Nonlinear optics focuses on the phenomena that arise when intense light interacts with matter. At low intensities, optical response of a material scales linearly with the amplitude of the electric field. However, at high intensities, light-matter interactions become more complicated leading to such fascinating nonlinear effects as self-focusing, soliton propagation, and high-harmonic generation. Although the field of nonlinear optics was developing for many decades since the invention of lasers, nonlinear optical materials available to date are still limited by either slow materials' response time in such phenomena as saturable absorption, photorefractive effect, and thermal nonlinear phenomena, or by relatively low and generally band-limited nonlinear susceptibilities responsible for ultra-fast nonlinear processes. The emergence of metamaterials is likely to revolutionize nonlinear optics, enabling to low-power, compact, and ultra-fast applications of nonlinear optical phenomena.
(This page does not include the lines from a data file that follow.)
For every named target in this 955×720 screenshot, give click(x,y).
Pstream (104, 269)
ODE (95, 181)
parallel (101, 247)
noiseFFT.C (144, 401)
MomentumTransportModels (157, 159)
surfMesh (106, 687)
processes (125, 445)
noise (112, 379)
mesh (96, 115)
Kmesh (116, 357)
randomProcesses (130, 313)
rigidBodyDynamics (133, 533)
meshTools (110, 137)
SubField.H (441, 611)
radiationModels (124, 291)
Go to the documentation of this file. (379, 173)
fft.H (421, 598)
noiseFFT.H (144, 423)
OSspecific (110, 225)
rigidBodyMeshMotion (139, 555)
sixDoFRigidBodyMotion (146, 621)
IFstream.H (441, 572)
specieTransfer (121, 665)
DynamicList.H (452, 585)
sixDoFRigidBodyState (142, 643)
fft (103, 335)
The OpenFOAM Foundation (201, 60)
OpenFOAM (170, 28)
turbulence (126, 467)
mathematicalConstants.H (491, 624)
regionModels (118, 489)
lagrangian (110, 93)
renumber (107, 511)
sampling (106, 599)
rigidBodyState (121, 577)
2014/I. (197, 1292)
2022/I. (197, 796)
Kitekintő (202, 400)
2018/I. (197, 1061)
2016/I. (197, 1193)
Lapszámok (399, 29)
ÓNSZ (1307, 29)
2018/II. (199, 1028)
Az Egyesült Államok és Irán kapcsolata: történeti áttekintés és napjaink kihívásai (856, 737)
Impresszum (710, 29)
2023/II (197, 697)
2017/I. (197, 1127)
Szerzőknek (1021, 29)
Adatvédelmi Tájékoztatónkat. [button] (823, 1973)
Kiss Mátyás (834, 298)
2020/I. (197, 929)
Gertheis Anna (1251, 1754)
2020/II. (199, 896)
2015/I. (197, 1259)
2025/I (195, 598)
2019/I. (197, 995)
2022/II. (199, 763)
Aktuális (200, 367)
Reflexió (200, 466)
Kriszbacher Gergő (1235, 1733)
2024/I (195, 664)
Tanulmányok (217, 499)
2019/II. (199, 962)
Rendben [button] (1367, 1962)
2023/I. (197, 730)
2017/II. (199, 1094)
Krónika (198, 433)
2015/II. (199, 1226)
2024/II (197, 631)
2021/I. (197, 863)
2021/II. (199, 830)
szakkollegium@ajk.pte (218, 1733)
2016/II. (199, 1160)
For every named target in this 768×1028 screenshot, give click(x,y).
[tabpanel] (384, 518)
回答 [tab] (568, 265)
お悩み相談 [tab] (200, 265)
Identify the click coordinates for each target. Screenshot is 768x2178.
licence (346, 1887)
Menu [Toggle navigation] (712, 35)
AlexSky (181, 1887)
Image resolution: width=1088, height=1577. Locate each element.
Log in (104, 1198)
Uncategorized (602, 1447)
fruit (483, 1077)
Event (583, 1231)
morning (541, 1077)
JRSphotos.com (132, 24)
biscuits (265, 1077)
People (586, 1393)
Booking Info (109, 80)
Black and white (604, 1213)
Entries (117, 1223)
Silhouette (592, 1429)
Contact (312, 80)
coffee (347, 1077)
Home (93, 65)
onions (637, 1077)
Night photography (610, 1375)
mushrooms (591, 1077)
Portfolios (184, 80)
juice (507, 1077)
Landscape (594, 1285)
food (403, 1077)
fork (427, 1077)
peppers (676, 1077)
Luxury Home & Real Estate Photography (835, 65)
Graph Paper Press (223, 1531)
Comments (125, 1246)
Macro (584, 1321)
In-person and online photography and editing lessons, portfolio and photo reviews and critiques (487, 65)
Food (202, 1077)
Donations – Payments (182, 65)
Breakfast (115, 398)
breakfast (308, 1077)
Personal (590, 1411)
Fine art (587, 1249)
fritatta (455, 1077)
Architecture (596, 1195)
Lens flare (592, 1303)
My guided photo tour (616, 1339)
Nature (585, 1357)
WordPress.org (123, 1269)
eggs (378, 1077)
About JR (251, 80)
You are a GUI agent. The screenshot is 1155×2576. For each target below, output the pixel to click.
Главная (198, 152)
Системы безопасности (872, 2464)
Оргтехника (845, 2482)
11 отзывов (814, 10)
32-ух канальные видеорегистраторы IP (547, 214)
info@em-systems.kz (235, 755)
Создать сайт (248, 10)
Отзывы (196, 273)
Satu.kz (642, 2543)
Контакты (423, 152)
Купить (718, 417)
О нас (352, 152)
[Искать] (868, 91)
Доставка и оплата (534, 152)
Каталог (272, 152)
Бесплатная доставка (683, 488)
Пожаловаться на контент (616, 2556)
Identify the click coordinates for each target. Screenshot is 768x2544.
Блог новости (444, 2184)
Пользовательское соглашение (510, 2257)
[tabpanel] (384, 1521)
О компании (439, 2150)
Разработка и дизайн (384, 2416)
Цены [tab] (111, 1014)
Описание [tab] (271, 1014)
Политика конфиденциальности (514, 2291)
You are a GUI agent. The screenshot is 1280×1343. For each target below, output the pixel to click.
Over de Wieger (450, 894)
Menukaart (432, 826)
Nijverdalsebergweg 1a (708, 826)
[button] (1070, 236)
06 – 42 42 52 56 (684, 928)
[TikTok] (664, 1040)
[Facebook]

We review a subset of recent progress in theoretical and experimental studies of nonlinear optical properties and phenomena enabled by the unique properties of engineered optical media. We discuss new regimes of nonlinear optical interactions enabled by judiciously designed metamaterials; review fundamental limit of nonlinear optical phenomena and several metamaterial-based approaches to enhancing nonlinearities at optical frequencies; and consider engineered nonlinear properties of soft matter-based nonlinear media.